Funcionó más rápido que una poción de maná.
—Tú también deberías usar uno.
Su An’an habló con cautela.
—No lo necesito.
Con un brazo, Ying Jiuyao se echó a Su An’an al hombro y se movió como un rayo hasta el garaje.
Lanzó a Su An’an al asiento del copiloto del aerodeslizador, activó el radar del vehículo y ordenó:
—Busca el campo de batalla de Lan Cangming.
Su An’an le recordó en voz baja: —Está en el Área Marítima Canglan, en la línea de defensa tres.
[Área Marítima Canglan fijada.
Tiempo estimado de viaje: tres horas y diez minutos.]
Su An’an se puso ansiosa.
—¡Es demasiado tiempo!
¡Lan Cangming entrará en furia en dos horas y treinta minutos!
—¡Agárrate fuerte!
Una luz enloquecida brilló en los ojos dorados de Ying Jiuyao mientras su gran mano tiraba de la palanca del propulsor.
El aerodeslizador se disparó por los aires como un husky desquiciado.
La intensa sensación de ingravidez hizo que sus pupilas temblaran y su corazón se acelerara.
No pudo evitar soltar:
—¡Madre mía, creo que estoy viendo al Dios Bestia!
Ying Jiuyao empujó tranquilamente el propulsor hasta el límite.
—No te preocupes.
Ni siquiera es lo más rápido que podemos ir.
A máxima velocidad, verás al Dios Bestia saludándote con la mano.

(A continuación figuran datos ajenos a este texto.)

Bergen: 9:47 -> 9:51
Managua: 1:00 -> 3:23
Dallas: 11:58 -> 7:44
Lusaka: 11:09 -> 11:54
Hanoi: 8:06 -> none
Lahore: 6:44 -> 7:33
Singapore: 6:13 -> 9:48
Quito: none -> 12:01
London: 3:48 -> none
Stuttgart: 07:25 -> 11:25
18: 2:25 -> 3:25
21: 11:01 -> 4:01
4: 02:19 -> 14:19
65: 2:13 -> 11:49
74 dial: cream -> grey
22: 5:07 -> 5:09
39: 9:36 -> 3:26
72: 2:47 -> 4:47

Dos horas y veinte minutos después, el aerodeslizador llegó cerca del Área Marítima Canglan.
Un radio de diez millas del mar bullía con una densa masa de Bestias Mutantes negras.
Agitaban sus horribles tentáculos, intentando llegar a la orilla para alimentarse.

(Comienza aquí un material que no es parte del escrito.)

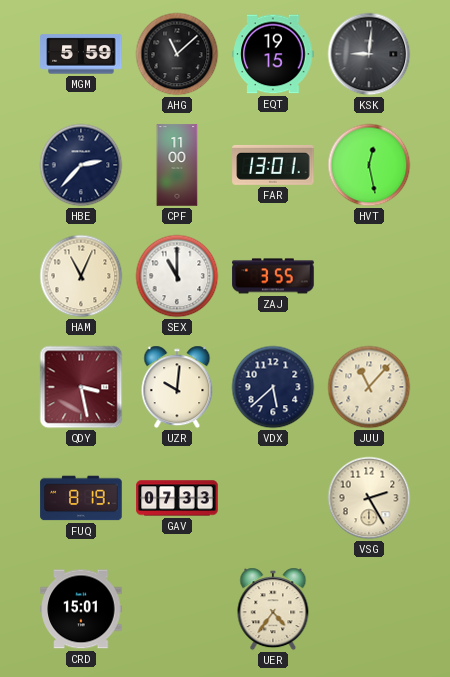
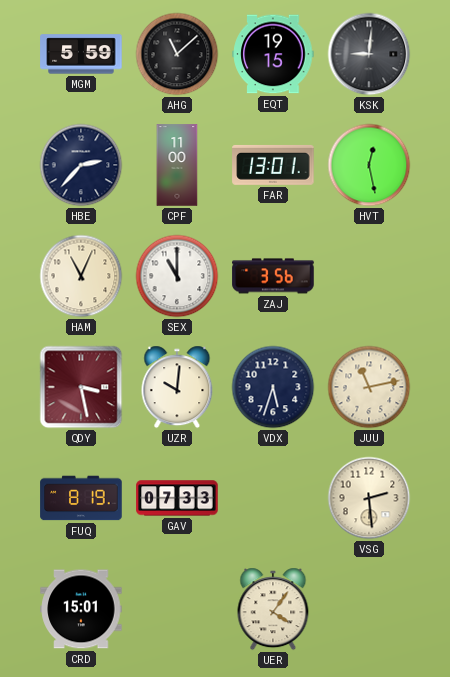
ZAJ: 3:55 -> 3:56
VDX: 5:38 -> 5:33
JUU: 11:07 -> 11:13
VSG: 2:25 -> 2:29
UER: 4:36 -> 4:06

Las Bestias Mutantes expanden sus nidos devorando metal y Energía.
Los poderosos cuerpos de los Hombres Bestia eran el alimento favorito de las Bestias Mutantes.

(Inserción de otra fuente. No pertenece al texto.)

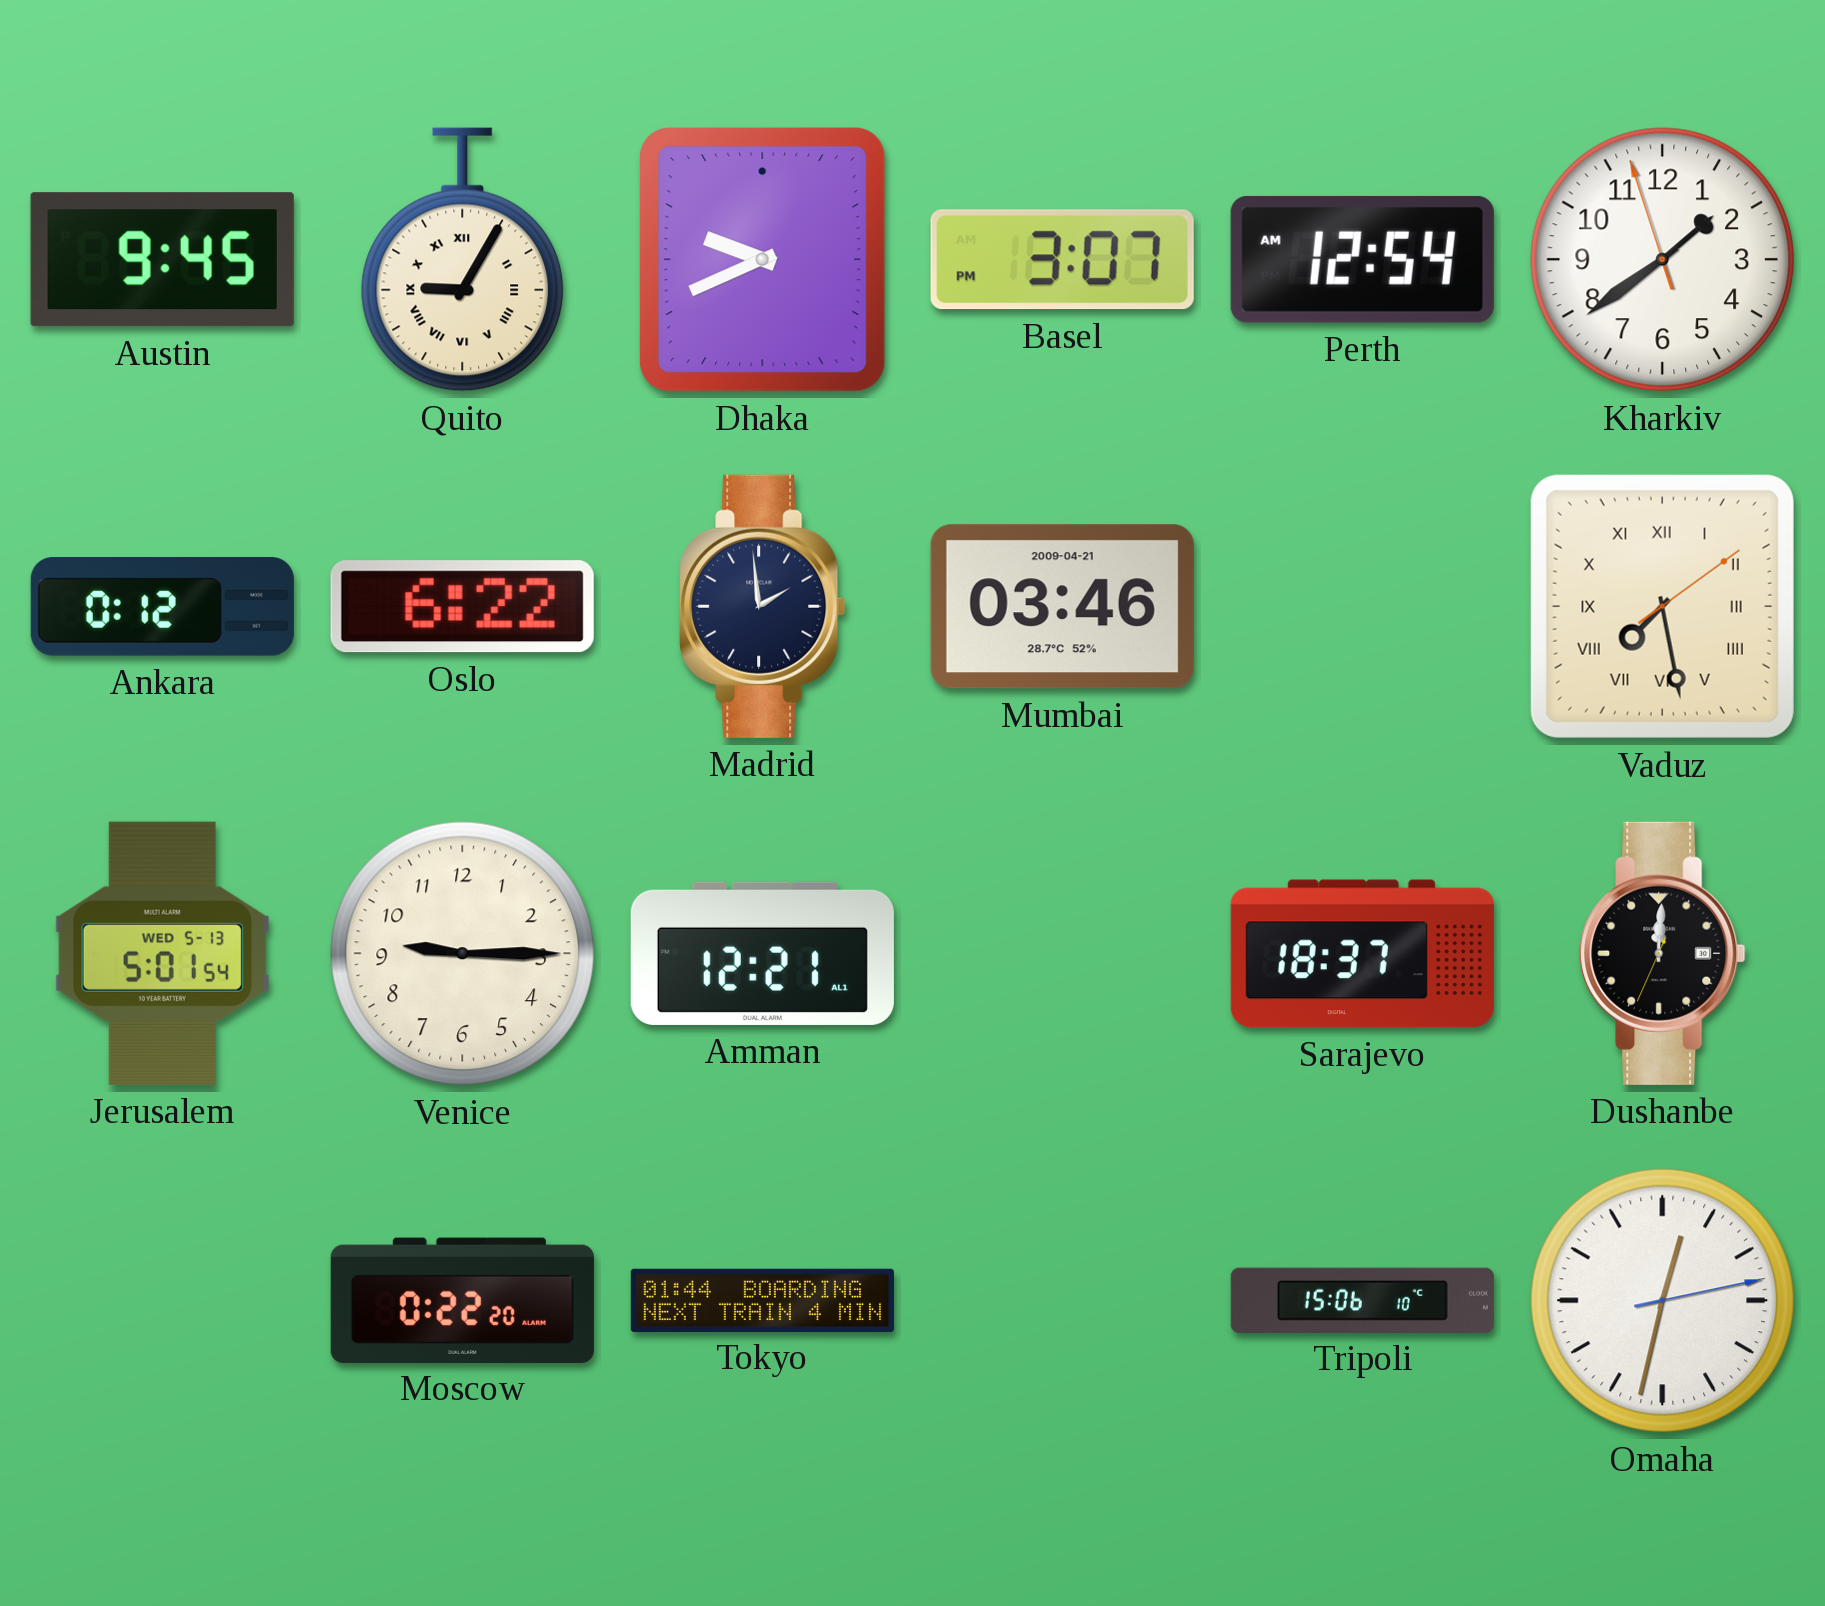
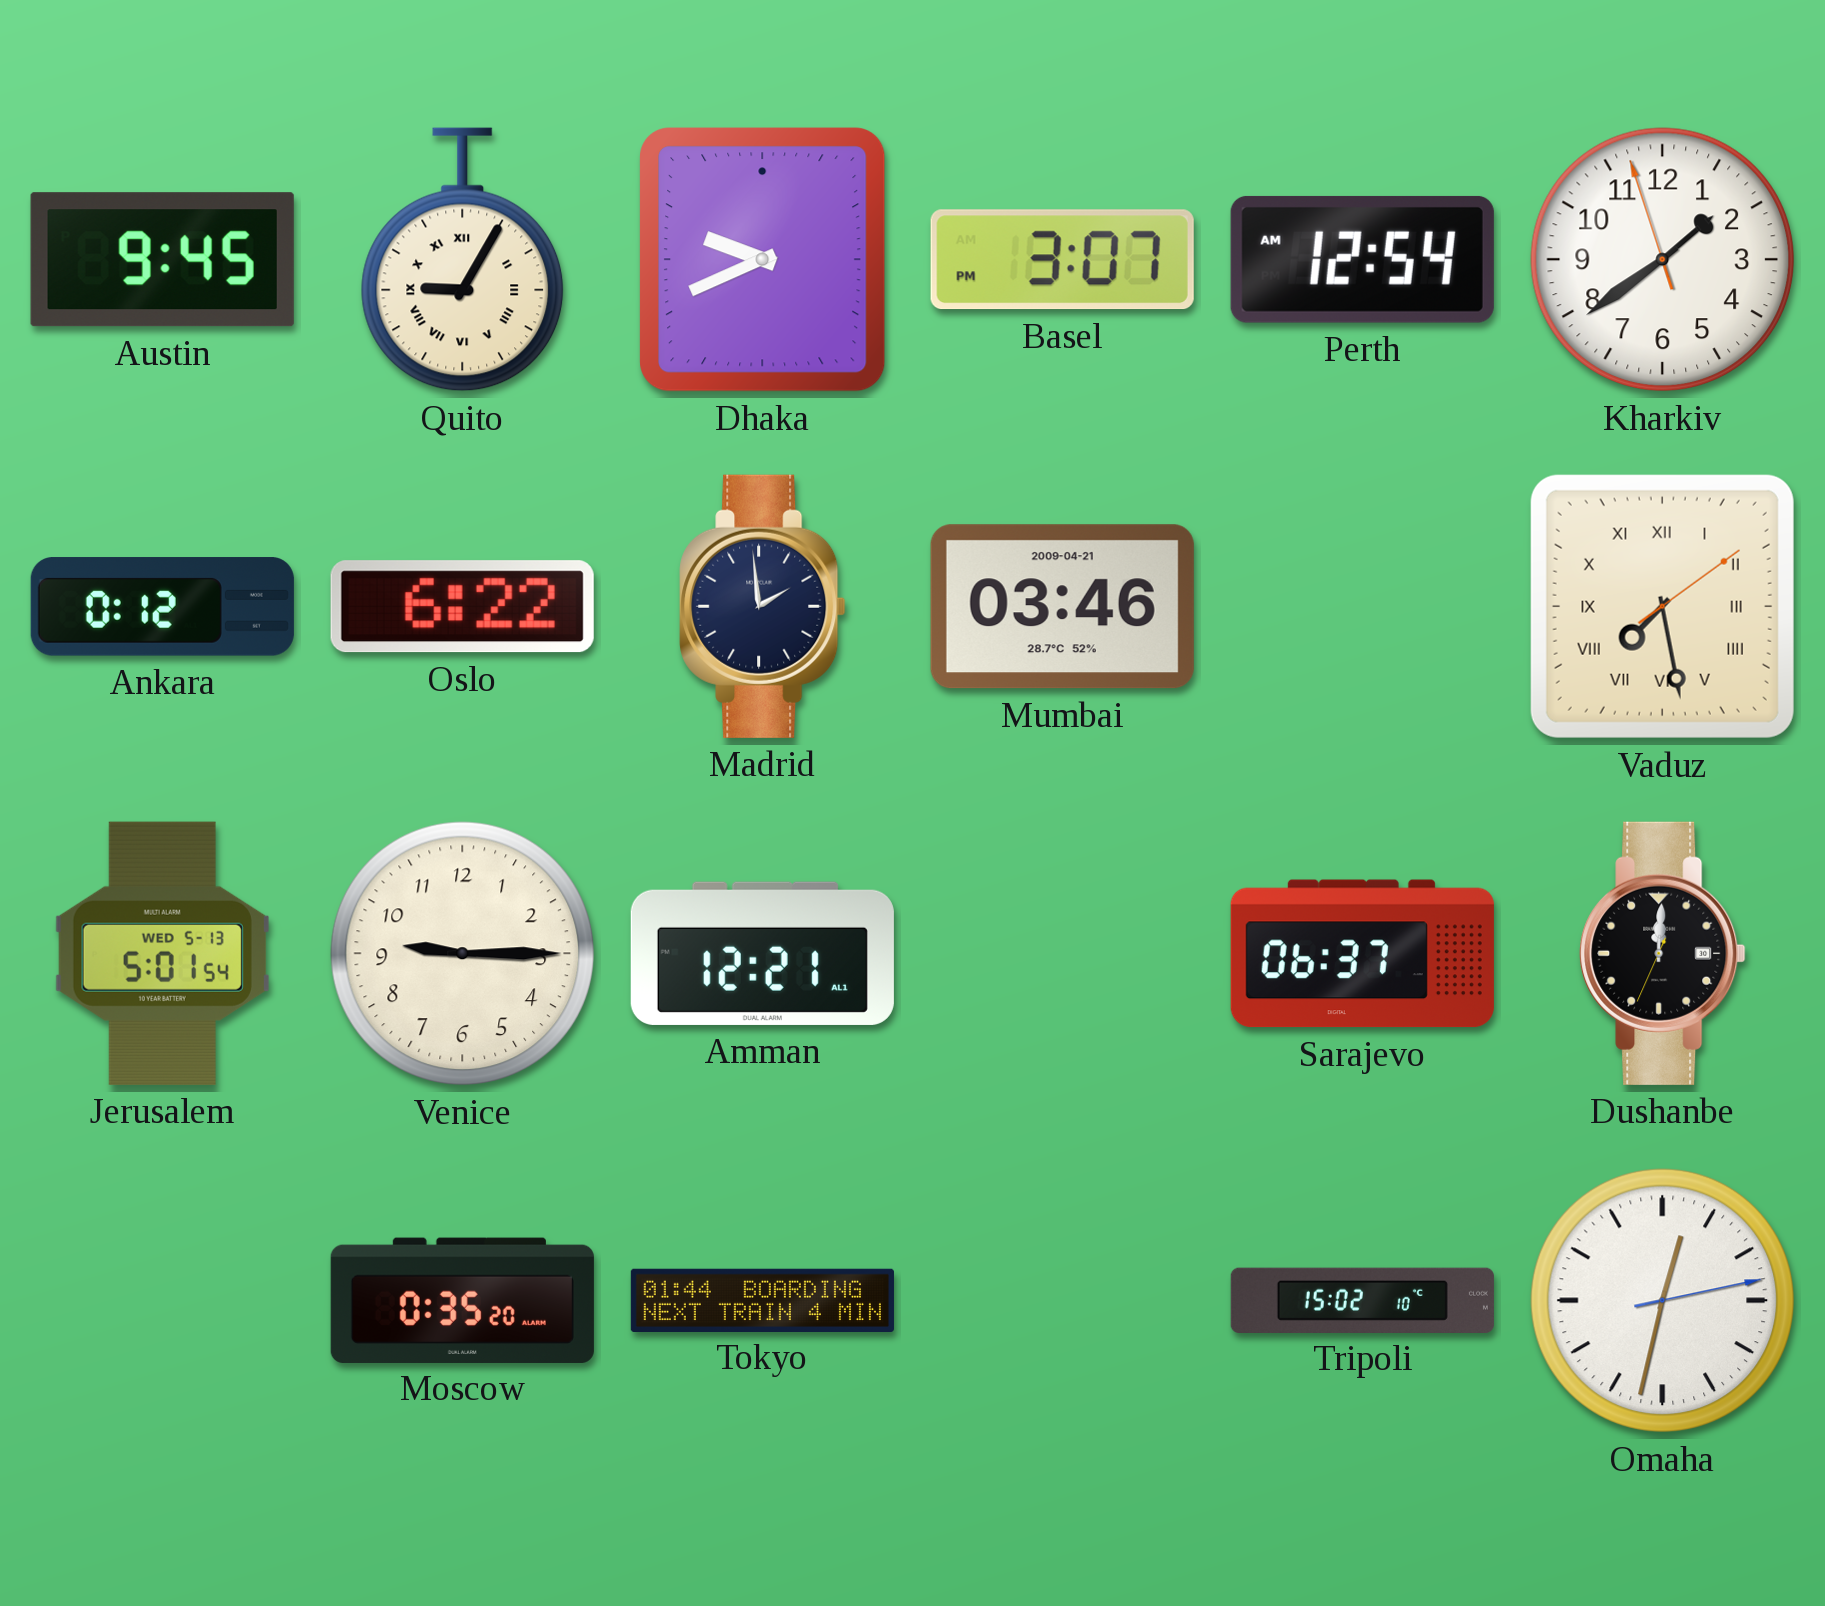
Sarajevo: 18:37 -> 06:37
Moscow: 0:22 -> 0:35
Tripoli: 15:06 -> 15:02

Se reproducían rápidamente y poseían una armadura de exoesqueleto.
Si llegaban a la costa, las consecuencias serían inimaginables.
La Guardia Personal de Lan Cangming estaba en cazas de combate, usando su potencia de fuego para asegurar la línea costera.
Pero no había ni rastro del mecha azul plateado del Comandante Lan Cangming.
—Busca la posición de Lan Cangming.
Tras dar la orden al radar, Ying Jiuyao se giró para mirar el asiento del copiloto.
El rostro de Su An’an estaba pálido, su pelo era un desastre y estaba sentada rígidamente en el asiento negro.
Había estado en una montaña rusa de más de dos horas.
Su estómago se había estado revolviendo violentamente todo el tiempo; era un milagro que no hubiera vomitado en el coche.
Para entonces, el bajo de su falda de encaje rosa se le había subido hasta la cintura, revelando unos pololos blancos y un par de piernas claras y esbeltas.
Sin embargo, una visión tan fragante y sensual solo le hizo fruncir el ceño a este tigre pragmático.
«Llevar algo así a un campo de batalla es simplemente buscar la muerte».
—Cámbiate y ponte esto.
Ying Jiuyao sacó un traje de combate negro y se lo lanzó a Su An’an.
Su An’an soltó un largo suspiro, calmando la agitación de su estómago.
Este vestido de princesa era ciertamente un estorbo, pero el aerodeslizador tenía un espacio limitado y no había probador.
Tras un momento de vacilación, se quitó decididamente la falda de encaje y abullonada.
«A sus ojos, una mujer cruel como yo no es más que un trozo de carne muerta, de todos modos».
«Probablemente ni siquiera se interesarían si me desnudara por completo».
«Además, todavía llevo una camisola y pantalones cortos debajo».
Lanzó a un lado la falda de encaje rosa, revelando su figura maravillosamente curvilínea.
Su cintura era tan delgada que se podía rodear con una sola mano, y su piel nívea desprendía una fragancia dulce y cremosa.
Entre su pelo plateado, las esponjosas orejas de tigre de Ying Jiuyao se crisparon, y su mirada se desvió involuntariamente hacia ella.
Antes, el olor de sus feromonas cremosas solo le provocaba náuseas, pero hoy, lo encontraba inexplicablemente dulce.
De repente sintió la garganta seca.
Incluso sintió el impulso de lamerla por todas partes para ver si sabía tan dulce como olía.
«¡Algo no va bien!».
Las pupilas doradas de Ying Jiuyao se contrajeron.
Agarró sus dos esbeltas muñecas con una mano, inmovilizándolas contra el asiento.